An attacker who pops your app won’t get to silently rewrite history with a single SQL UPDATE.
2. Real machine‑to‑machine auth, not “it’s internal”
Lilli’s problem wasn’t “AI is dangerous.” It was “22 endpoints didn’t require auth.” Classic production database mistakes.
If you’re exposing anything that can:
- Read production data, or
- Change model behavior
then:
- It needs authenticating who is calling it (service identity, not just IP).
- It needs authorizing what that caller can do (read vs write, table‑level scope).
- It must assume the internet is the caller, even if you think it’s “internal.”
This is boring stuff: mTLS, service accounts, scoped tokens. But boring is exactly what you want between “random JSON” and “UPDATE prompts SET …”.
3. Continuous, agent‑scale red‑teaming
The single most important lesson from CodeWall isn’t “agents can hack.” It’s that they turned a one‑off research setup into a product: an autonomous red‑teaming agent.
Defenders need the same thing.
That means:
- Permanent agents crawling your own docs and OpenAPI specs, looking for unauth endpoints.
- Agents fuzzing weird parts of your inputs (headers, field names, nested JSON keys).
- Agents trying out known injection patterns against your AI‑facing endpoints.
Not once a quarter. All the time.
If you’re going to be attacked at agent speed, you can’t defend at “ticket gets triaged next sprint” speed.
Don’t Blame ‘AI’, Blame Product Decisions
One more uncomfortable point: McKinsey’s own forensics (per their quote to The Register) say they found no evidence that client data was accessed by CodeWall or anyone else.
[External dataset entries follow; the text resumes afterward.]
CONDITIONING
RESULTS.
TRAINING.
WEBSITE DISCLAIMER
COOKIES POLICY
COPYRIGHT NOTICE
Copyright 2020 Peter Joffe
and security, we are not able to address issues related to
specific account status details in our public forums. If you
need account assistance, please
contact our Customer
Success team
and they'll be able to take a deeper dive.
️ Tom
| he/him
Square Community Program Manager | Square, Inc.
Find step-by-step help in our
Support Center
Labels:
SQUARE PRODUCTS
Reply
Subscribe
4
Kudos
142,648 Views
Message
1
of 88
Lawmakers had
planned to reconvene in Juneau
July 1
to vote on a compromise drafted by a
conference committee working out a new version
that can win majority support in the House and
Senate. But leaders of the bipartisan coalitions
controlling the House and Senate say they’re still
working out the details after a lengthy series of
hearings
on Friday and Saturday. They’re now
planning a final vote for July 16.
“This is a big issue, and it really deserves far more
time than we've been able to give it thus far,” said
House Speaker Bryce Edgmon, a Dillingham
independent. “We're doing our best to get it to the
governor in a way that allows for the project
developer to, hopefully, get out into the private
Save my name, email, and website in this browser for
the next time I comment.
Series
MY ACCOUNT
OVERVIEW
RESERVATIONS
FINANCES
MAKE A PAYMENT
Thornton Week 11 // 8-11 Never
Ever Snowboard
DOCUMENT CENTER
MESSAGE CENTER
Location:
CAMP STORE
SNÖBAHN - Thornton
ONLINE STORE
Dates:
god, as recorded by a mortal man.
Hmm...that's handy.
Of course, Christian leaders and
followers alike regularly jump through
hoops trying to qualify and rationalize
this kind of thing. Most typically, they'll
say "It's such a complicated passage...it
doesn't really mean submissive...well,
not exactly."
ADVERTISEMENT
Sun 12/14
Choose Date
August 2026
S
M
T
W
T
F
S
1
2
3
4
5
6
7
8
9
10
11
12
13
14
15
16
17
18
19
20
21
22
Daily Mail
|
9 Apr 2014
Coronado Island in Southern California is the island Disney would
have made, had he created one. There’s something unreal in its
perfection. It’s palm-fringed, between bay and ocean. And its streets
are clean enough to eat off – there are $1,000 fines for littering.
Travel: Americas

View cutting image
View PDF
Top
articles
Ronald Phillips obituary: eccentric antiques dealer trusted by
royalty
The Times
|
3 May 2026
Also, right now, almost all public detail comes from CodeWall’s disclosure; there is no independent reproduced exploit write‑up.
So, yes, treat the exact numbers and autonomy claims with some skepticism.
But don’t use that skepticism as an excuse to dismiss the core lesson.
The bugs here are depressingly normal:
- Unauthenticated endpoints.
- Injection via unexpected input (JSON keys instead of values).
- High‑value control plane (prompts/configs) stored right next to user data.
- Convenience features (writable prompts, public docs) bolted on fast.
What changed is the blast radius and the timeline.
The pitfall for teams building internal assistants right now is thinking:
“We’re experimenting, it’s just for employees, we’ll harden it later.”
Except “later” now means “after someone else’s agent has swept your public docs and tried every odd‑looking parameter.”
The safer mental model:
“Anything an AI agent can read, a hostile AI agent can read; anything it can write, a hostile agent can overwrite.”
Design your architecture for that adversary, not for the demo.
Key Takeaways
- The McKinsey AI chatbot hack was an old‑fashioned SQL injection plus unauthenticated endpoints; agentic AI just compressed the time‑to‑breach to two hours.
- Writable system prompts and configs sitting in the main production database turn a narrow bug into a full prompt‑layer compromise with a single UPDATE.
- Machine‑to‑machine auth and prompt storage need the same rigor as production database access, “it’s internal” is no longer a defense.
- Continuous AI red‑teaming is now table stakes; episodic human pen tests can’t keep up with agent‑speed attackers.
- Don’t blame “AI” for these incidents; blame product decisions that prioritized convenience and rapid rollout over basic security architecture.
Further Reading
- How We Hacked McKinsey’s AI Platform, CodeWall, Primary technical disclosure of the Lilli attack chain and data exposure claims.
- AI vs AI: Agent hacked McKinsey’s chatbot and gained full read-write access in just two hours, The Register, Independent reporting summarizing CodeWall’s claims and McKinsey’s response.
- AI agent cracked McKinsey chatbot in two hours, Cybernews, Impact‑focused overview of the breach and risks for enterprise chatbots.
- When the AI Itself Is the Attack Surface, Helixar, Analysis of why prompts and model configs have become critical attack surfaces.
- AI Agent Hack and Prompt-Layer Security, NovaKnown, Broader look at prompt-layer security pitfalls in agentic AI systems.
In a world where an off‑the‑shelf agent can own your internal assistant in 120 minutes, the real upgrade you need isn’t a smarter model, it’s a more boring, disciplined architecture.